Ole Werner ist ein Glücksfall für Werder. Nüchtern und sachlich, ausgestattet mit viel Fußballverstand, passt er perfekt zu Werder. Die Mannschaft wirkt immer top eingestellt und motiviert und lässt sich auch von Rückschlägen nicht aus der Bahn werfen. Beim 1:6 in München hat sicherlich auch Werner ein bisschen Lehrgeld bezahlt, aber: Es ist seine erste Bundesligasaison überhaupt.

Prognose

Wenn die Mannschaft von schwerwiegenden Verletzungen der Leistungsträger verschont wird, traue ich ihr eine Platzierung in der oberen Tabellenhälfte ohne Wenn und Aber zu. Sollten aber Spieler wie Weiser, Füllkrug oder Pavlenka länger ausfallen, könnte es angesichts des doch insgesamt recht dünnen Kaders noch einmal schwierig werden.

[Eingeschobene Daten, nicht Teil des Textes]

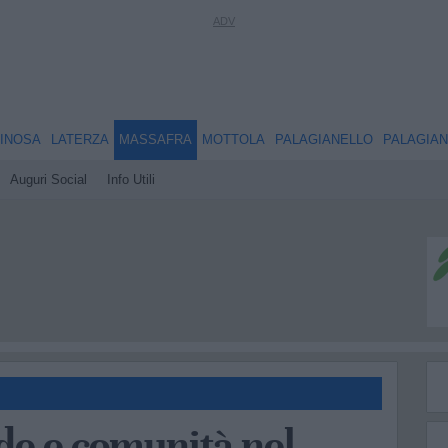
INOSA
LATERZA
MASSAFRA
MOTTOLA
PALAGIANELLO
PALAGIA
Auguri Social
Info Utili
de e comunità nel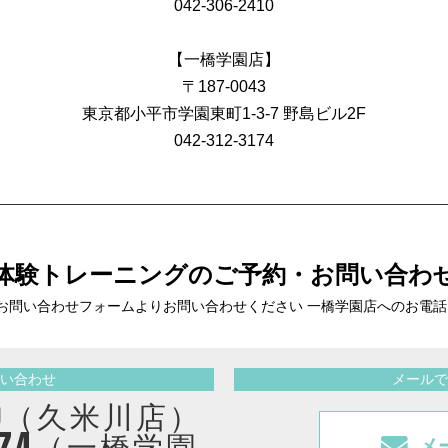
042-306-2410
【一橋学園店】
〒187-0043
東京都小平市学園東町1-3-7 野島ビル2F
042-312-3174
体験トレーニングの
ご予約・お問い合わ
お問い合わせフォームより
お問い合わせください 一橋学園店へのお電
い合わせ
メールで
2410（久米川店）
3174（一橋学園
メ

Jonny Otten, Jahrgang 1961, machte von 1979 bis 1992 insgesamt 349 Spiele für seinen Verein, in denen er drei Tore erzielte. Zudem brachte er es auf sechs Einsätze in der Nationalmannschaft. In der neuen Ausgabe des STADTMAGAZIN wagt der ehemalige Linksverteidiger anlässlich der bevorstehenden Rückrunde der Fußballbundesliga eine sportliche Prognose.